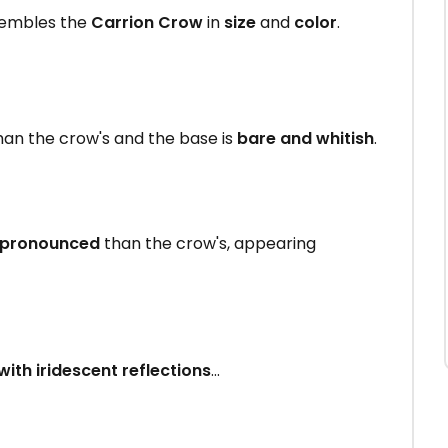
sembles the
Carrion Crow
in
size
and
color
.
an the crow's and the base is
bare and whitish
.
 pronounced
than the crow's, appearing
with iridescent reflections
...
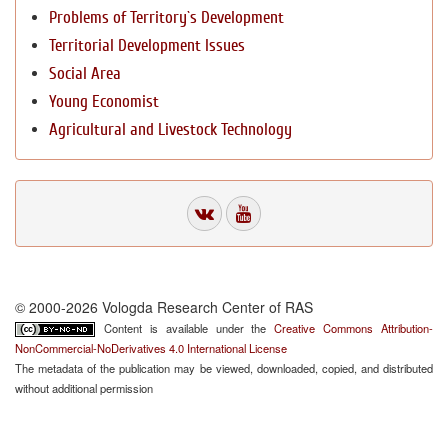
Problems of Territory`s Development
Territorial Development Issues
Social Area
Young Economist
Agricultural and Livestock Technology
© 2000-2026 Vologda Research Center of RAS
Content is available under the
Creative Commons Attribution-
NonCommercial-NoDerivatives 4.0 International License
The metadata of the publication may be viewed, downloaded, copied, and distributed
without additional permission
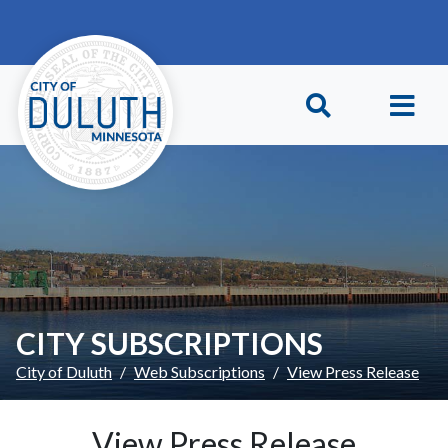
Skip to main content
Skip to Footer
CITY SUBSCRIPTIONS
City of Duluth
Web Subscriptions
View Press Release
View Press Release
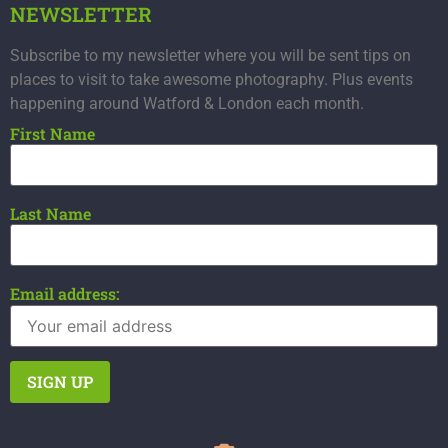
NEWSLETTER
Subscribe to my newsletter where you will be sent tips on
places to visit to take awesome photography. Plus events
happening around Watford & London each month.
First Name
Last Name
Email address:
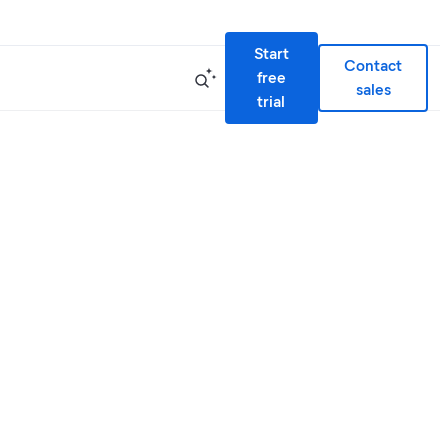
Start
Contact
free
sales
trial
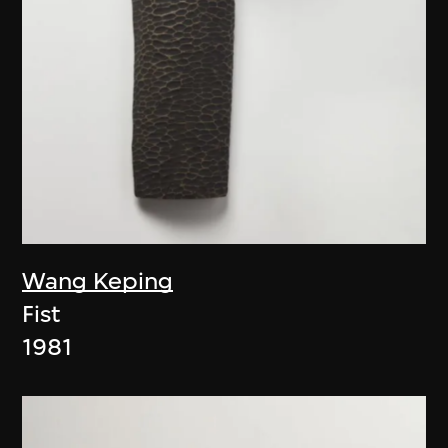
Wang Keping
Fist
1981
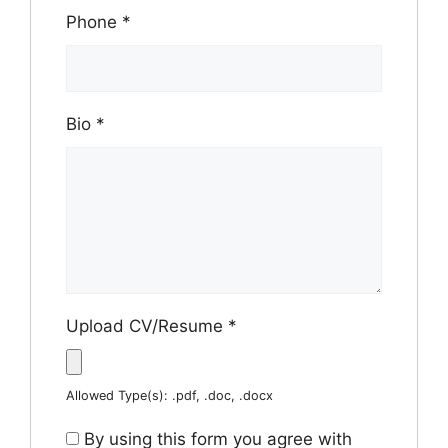
Phone
*
Bio
*
Upload CV/Resume
*
Allowed Type(s): .pdf, .doc, .docx
By using this form you agree with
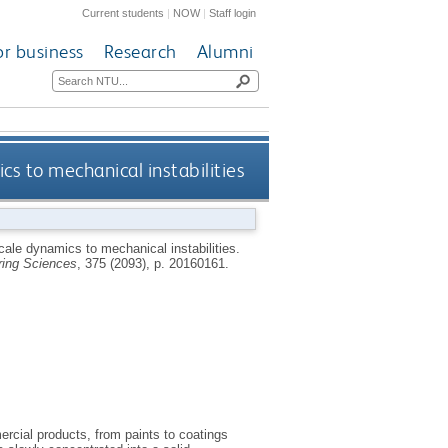
Current students
|
NOW
|
Staff login
or business
Research
Alumni
cs to mechanical instabilities
cale dynamics to mechanical instabilities.
ring Sciences
, 375 (2093), p. 20160161.
ercial products, from paints to coatings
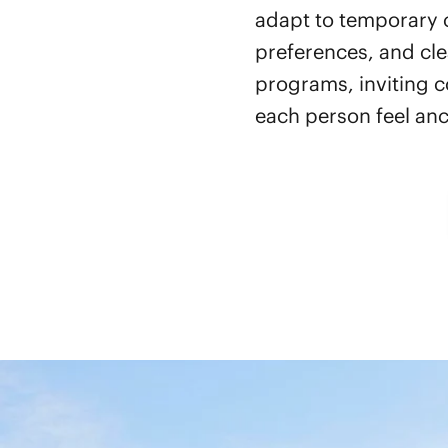
adapt to temporary c
preferences, and cle
programs, inviting c
each person feel anc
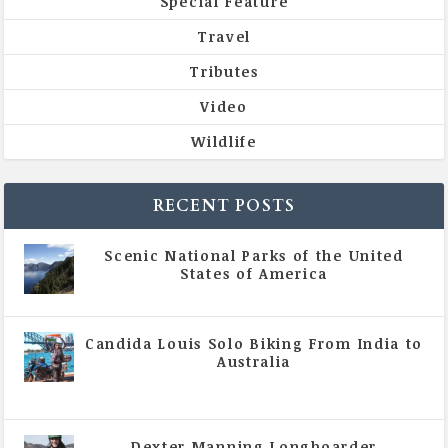
Special Feature
Travel
Tributes
Video
Wildlife
RECENT POSTS
Scenic National Parks of the United
States of America
|
All Magazine Articles
Candida Louis Solo Biking From India to
Australia
|
All Magazine Articles
,
Vol 5 | Issue 4 | July -
August 2020
Dexter Manning Longboarder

************

Task description.
In the records, how many lines have the word "mechanical" in them? Only the number is needed.

Response to this exercise.
2